Najważniejsze dla wszystkich jest to, że porozumienie jest coraz bliżej. Wedle informacji coraz mniej jest sporów i zostały już ostatnie. Chodzi między innymi o termin zniesienia sankcji na Iran i tego, które wirówki w tym kraju mogłyby działać. Każdej ze stron zależy na tym, aby w końcu ogłosić pozytywne zakończenie rozmów.
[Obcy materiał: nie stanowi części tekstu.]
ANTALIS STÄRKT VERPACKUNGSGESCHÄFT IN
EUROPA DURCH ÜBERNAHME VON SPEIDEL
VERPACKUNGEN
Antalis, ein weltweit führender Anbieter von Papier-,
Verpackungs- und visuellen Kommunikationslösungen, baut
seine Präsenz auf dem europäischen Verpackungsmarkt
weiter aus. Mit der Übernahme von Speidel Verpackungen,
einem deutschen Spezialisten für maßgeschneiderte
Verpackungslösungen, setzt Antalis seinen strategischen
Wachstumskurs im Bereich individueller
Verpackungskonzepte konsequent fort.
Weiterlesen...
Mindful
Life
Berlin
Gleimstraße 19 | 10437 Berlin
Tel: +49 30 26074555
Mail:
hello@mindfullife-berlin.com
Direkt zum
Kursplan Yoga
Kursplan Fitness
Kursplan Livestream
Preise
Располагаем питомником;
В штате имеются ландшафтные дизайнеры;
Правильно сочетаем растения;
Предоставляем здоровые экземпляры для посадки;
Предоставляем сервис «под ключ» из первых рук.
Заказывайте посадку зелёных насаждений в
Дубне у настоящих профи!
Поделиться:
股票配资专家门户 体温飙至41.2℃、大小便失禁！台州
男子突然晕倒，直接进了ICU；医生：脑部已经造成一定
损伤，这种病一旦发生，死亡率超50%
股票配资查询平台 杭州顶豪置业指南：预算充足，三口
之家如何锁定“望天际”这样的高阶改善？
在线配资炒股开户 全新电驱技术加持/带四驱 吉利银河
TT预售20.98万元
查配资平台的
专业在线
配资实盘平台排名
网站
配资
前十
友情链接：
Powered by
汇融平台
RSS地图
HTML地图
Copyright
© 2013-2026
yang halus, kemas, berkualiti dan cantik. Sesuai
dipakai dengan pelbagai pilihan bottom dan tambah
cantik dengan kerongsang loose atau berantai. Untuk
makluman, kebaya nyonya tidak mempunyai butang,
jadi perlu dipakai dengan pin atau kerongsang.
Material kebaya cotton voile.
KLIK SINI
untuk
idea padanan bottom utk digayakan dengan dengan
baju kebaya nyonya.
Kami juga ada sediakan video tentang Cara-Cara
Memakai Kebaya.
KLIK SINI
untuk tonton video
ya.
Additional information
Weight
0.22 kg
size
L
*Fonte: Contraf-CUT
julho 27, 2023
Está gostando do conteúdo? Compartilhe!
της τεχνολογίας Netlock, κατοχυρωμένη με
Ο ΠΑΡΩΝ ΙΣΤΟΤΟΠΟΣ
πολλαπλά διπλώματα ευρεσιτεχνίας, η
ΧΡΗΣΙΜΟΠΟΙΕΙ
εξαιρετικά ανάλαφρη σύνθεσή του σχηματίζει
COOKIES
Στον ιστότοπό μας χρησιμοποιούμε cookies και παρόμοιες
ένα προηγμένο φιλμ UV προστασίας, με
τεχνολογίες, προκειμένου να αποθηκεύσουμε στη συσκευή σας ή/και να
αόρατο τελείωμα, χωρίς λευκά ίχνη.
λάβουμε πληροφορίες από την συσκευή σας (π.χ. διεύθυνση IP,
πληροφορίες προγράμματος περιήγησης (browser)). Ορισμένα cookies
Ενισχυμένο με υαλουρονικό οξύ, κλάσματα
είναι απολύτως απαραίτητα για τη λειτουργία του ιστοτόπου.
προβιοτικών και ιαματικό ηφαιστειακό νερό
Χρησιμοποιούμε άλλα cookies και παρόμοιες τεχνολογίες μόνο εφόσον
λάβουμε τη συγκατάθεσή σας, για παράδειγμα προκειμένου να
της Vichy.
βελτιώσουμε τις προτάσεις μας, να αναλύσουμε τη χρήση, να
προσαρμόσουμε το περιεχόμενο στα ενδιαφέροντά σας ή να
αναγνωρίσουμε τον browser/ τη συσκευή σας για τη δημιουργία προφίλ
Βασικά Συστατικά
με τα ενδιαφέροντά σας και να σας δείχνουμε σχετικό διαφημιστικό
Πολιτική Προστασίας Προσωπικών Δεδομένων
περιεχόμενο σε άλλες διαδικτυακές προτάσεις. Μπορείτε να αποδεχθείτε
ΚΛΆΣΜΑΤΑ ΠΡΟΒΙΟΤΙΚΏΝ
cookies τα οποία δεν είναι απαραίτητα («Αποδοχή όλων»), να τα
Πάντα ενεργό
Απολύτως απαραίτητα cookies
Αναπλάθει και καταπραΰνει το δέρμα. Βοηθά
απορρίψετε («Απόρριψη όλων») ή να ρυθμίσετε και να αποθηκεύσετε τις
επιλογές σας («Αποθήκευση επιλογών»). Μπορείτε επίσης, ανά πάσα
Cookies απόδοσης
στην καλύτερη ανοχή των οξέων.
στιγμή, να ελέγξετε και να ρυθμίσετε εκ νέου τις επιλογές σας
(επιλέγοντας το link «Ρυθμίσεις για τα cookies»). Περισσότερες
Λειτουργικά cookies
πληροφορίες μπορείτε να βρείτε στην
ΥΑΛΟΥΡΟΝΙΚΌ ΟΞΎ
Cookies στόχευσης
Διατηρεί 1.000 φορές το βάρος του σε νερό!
Jeżeli tak się stanie wówczas na rynek trafi około 1 mln baryłek dziennie w ciągu kilku najbliższych miesięcy! To ogromna ilość, która sprawi, że cena za diesel i benzynę spadnie – i to znacząco. Całkiem możliwe, że przy dużej podaży zejdzie ona do poziomu poniżej 5 złotych. Zwłaszcza, że pomoże w tym tarcza antyinflacyjna. Odbije się to także na spadku ceny LPG.
Ameryka traci zapasy
W ostatnim czasie Stany Zjednoczone dość chętnie sięgają po swoje zapasy, aby ograniczyć rosnące ceny paliw. Dlatego też są one bardziej skłonne pójść na możliwe ustępstwa, aby zapanować nad sytuacją tego, jaką wartość osiąga diesel i benzyna na stacjach. Tym bardziej, że jak wiadomo w Ameryce wystarczy iskra, aby społeczeństwo wyszło na ulice.
Zniesienie sankcji odczujemy również w Europie w tym w Polsce. Ceny hurtowe zaczną iść w dół, a cena za baryłkę na giełdzie także zacznie spadać. Ropy będzie po prostu tak dużo, że nie będzie potrzeby sprzedawania jej drogo, co obecnie ma miejsce. OPEC+ nie będzie w stanie już dyktować w pełni swoich warunków. Pozostaje czekać, aż informacja na którą czeka cały świat, zostanie w końcu ogłoszona.